_EXERCISE DETAILS_:
Leave the pictures out and give every entry again exactly.

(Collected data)
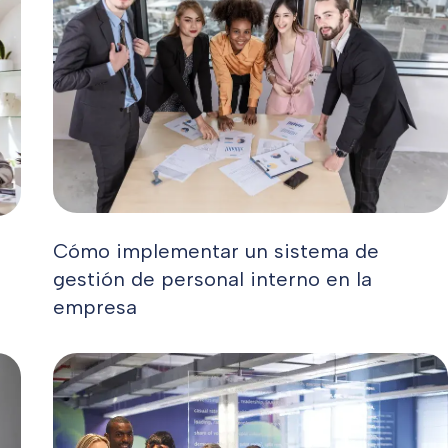
Cómo implementar un sistema de
gestión de personal interno en la
empresa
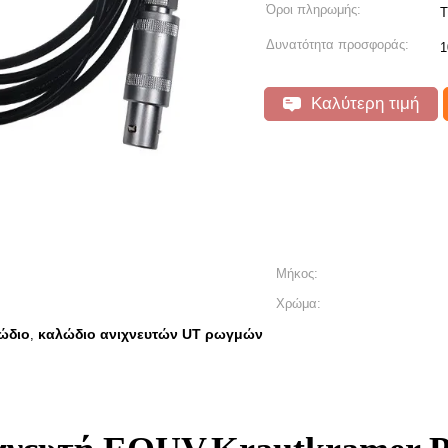
Όροι πληρωμής:
T
Δυνατότητα προσφοράς:
1
Καλύτερη τιμή
Μήκος:
Χρώμα:
ώδιο
καλώδιο ανιχνευτών UT ρωγμών
,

_EXERCISE RESPONSE_:
Cómo implementar un sistema de
gestión de personal interno en la
empresa
Όροι πληρωμής:
T
Δυνατότητα προσφοράς:
1
Καλύτερη τιμή
Μήκος:
Χρώμα:
ώδιο
καλώδιο ανιχνευτών UT ρωγμών
,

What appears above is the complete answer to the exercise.